Corporate law firms are advising their clients that shareholders may push resolutions that would force them to disclose donations made to groups like AAN and House Majority Forward. For example, the law firm Covington & Burling published an alert earlier in February telling companies to “be wary of aggressive demands” from shareholders such as language in a model resolution from the Center for Political Accountability that calls on them to release information about their donations to 501(c)(4) social welfare groups. “These contributions are generally not required to be publicly disclosed by applicable laws, and companies may have valid economic reasons for keeping such spending private, including shielding from competitors issue areas in which they are engaged in policy advocacy,” Covington & Burling wrote in its alert.
While shareholder activism has helped to paint a fuller picture of which companies are donating to these nonprofits, Congress could pass legislation that would go much further toward providing public transparency of these big political donors.

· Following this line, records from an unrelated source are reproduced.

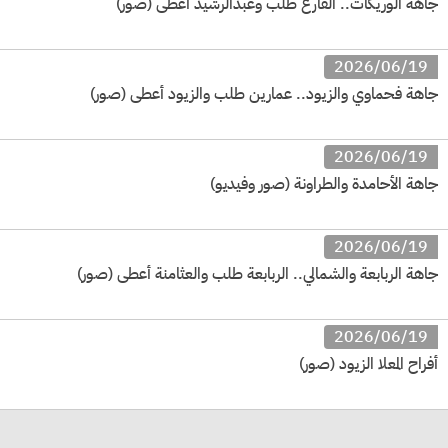
جاهة الوريكات.. الفارع طلب وعبدالرشيد أعطى (صور)
2026/06/19
جاهة فحماوي والزيود.. عمارين طلب والزيود أعطى (صور)
2026/06/19
جاهة الأحامدة والطراونة (صور وفيديو)
2026/06/19
جاهة الربابعة والشمالي.. الربابعة طلب والعثامنة أعطى (صور)
2026/06/19
أفراح المعلا الزيود (صور)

Following the Supreme Court’s Citizens United decision in 2010, Democrats in the Senate and House have repeatedly proposed such legislation, entitled the Democracy Is Strengthened by Casting Light On Spending in Elections (DISCLOSE) Act, but they have never passed it out of Congress due to Republican opposition. If the bill were to become law, nonprofits that spend money on politics would have to publicly disclose information about their donors who have given them more than $10,000, with some exceptions such as amounts received in their ordinary course of business or when donors said in writing that their funds are not to be used for political spending purposes.
Until then, leadership in both parties have embraced rising amounts of dark money used for TV and online ads in electing their caucuses. In 2022, the omnibus government funding bill—typically considered “must-pass” legislation—included provisions that would bar the IRS from changing the classification rules for social welfare nonprofits that spend money on politics. The $1.5 trillion, 2,741-page omnibus funding bill also passed language preventing the Securities and Exchange Commission from finalizing a rule requiring corporations to publicly disclose more of their political and lobbying spending.